(Dataset entries)
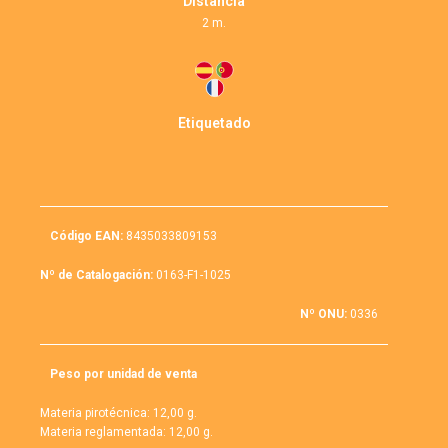
Distancia
2 m.
Etiquetado
Código EAN:
8435033809153
Nº de Catalogación:
0163-F1-1025
Nº ONU:
0336
Peso por unidad de venta
Materia pirotécnica: 12,00 g.
Materia reglamentada: 12,00 g.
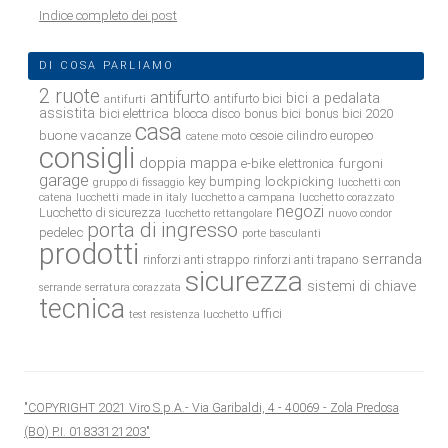
Indice completo dei post
DI COSA PARLIAMO
2 ruote
antifurto
bici a pedalata
antifurto bici
antifurti
assistita
bici elettrica
blocca disco
bonus bici
bonus bici 2020
casa
buone vacanze
cesoie
cilindro europeo
catene moto
consigli
doppia mappa
e-bike
furgoni
elettronica
garage
lockpicking
key bumping
gruppo di fissaggio
lucchetti con
catena
lucchetti made in italy
lucchetto a campana
lucchetto corazzato
negozi
Lucchetto di sicurezza
lucchetto rettangolare
nuovo condor
porta di ingresso
pedelec
porte basculanti
prodotti
serranda
rinforzi anti strappo
rinforzi anti trapano
sicurezza
sistemi di chiave
serrande
serratura corazzata
tecnica
uffici
test resistenza lucchetto
"COPYRIGHT 2021 Viro S.p.A.- Via Garibaldi, 4 - 40069 - Zola Predosa
(BO) P.I. 01833121203"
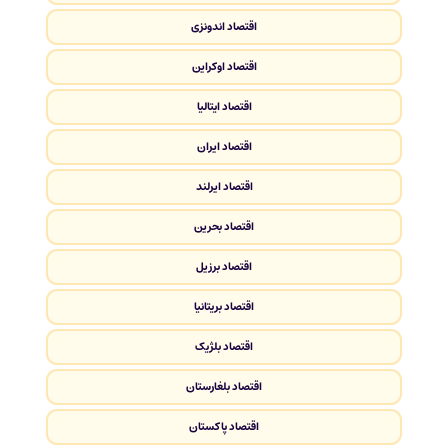
اقتصاد اندونزی
اقتصاد اوکراین
اقتصاد ایتالیا
اقتصاد ایران
اقتصاد ایرلند
اقتصاد بحرین
اقتصاد برزیل
اقتصاد بریتانیا
اقتصاد بلژیک
اقتصاد بلغارستان
اقتصاد پاکستان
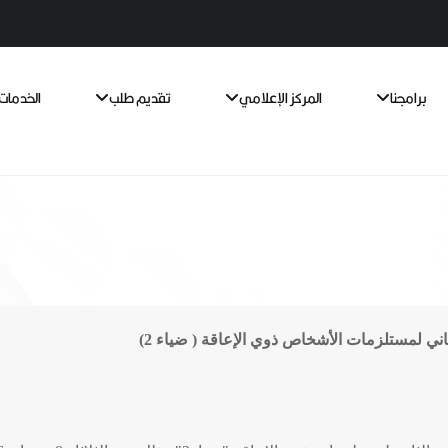
برامجنا
المركز الإعلامي
تقديم طلب
الخدمات 
ني لمستلزمات الأشخاص ذوي الإعاقة ( ضياء 2)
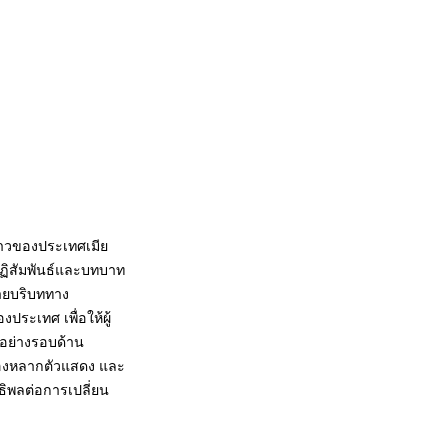
งราวของประเทศเมีย
ปฏิสัมพันธ์และบทบาท
ยายบริบททาง
ระเทศ เพื่อให้ผู้
้อย่างรอบด้าน
ของหลากตัวแสดง และ
อิทธิพลต่อการเปลี่ยน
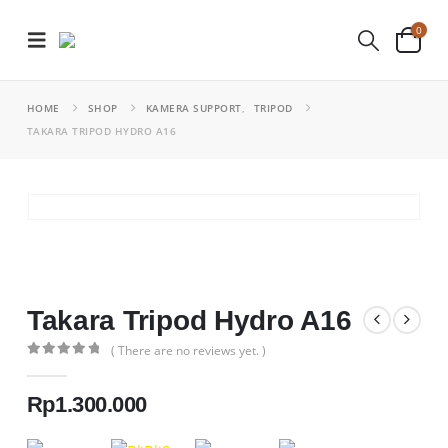
0
HOME
SHOP
KAMERA SUPPORT
,
TRIPOD
TAKARA TRIPOD HYDRO A16
Takara Tripod Hydro A16
( There are no reviews yet. )
0
out of 5
Rp
1.300.000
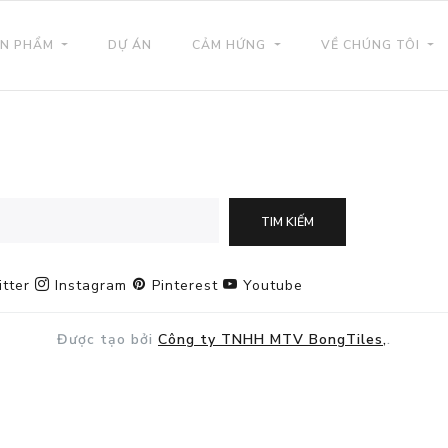
N PHẨM
DỰ ÁN
CẢM HỨNG
VỀ CHÚNG TÔI
tter
Instagram
Pinterest
Youtube
Được tạo bởi
Công ty TNHH MTV BongTiles,
.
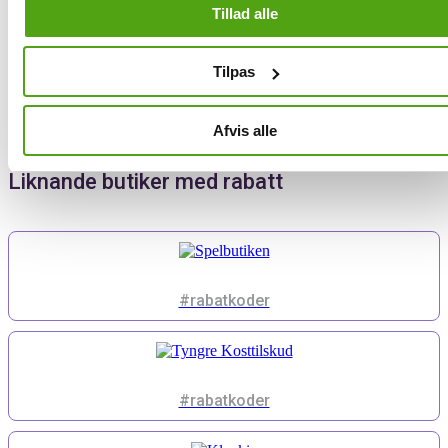
Tillad alle
Processen är mycket snabb, vilket innebär att ingen tid slösas bort
och inga erbjudanden missas.
Det som verkligen gör Savier unikt är dess användarvänlighet: med
Tilpas
bara ett klick aktiveras funktionen, och sedan kan du fortsätta att
shoppa i lugn och ro utan att jagar rabattkoder, med vetskapen om
att du alltid får bäst pris hos L'Aquila. Med Savier kan du shoppa
Afvis alle
online och spara pengar, utan att slösa tid.
Liknande butiker med rabatt
#rabatkoder
#rabatkoder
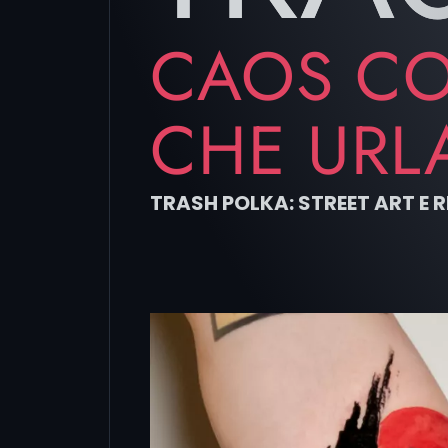
CAOS CO
CHE URL
TRASH POLKA: STREET ART E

- _Work to complete_:
Print the data above from its first line through the line that has "nuovo condor", exactly and with nothing else, omitting pictures.

- _Written solution_:
Distancia
2 m.
Etiquetado
Código EAN:
8435033809153
Nº de Catalogación:
0163-F1-1025
Nº ONU:
0336
Peso por unidad de venta
Materia pirotécnica: 12,00 g.
Materia reglamentada: 12,00 g.
Indice completo dei post
DI COSA PARLIAMO
2 ruote
antifurto
bici a pedalata
antifurto bici
antifurti
assistita
bici elettrica
blocca disco
bonus bici
bonus bici 2020
casa
buone vacanze
cesoie
cilindro europeo
catene moto
consigli
doppia mappa
e-bike
furgoni
elettronica
garage
lockpicking
key bumping
gruppo di fissaggio
lucchetti con
catena
lucchetti made in italy
lucchetto a campana
lucchetto corazzato
negozi
Lucchetto di sicurezza
lucchetto rettangolare
nuovo condor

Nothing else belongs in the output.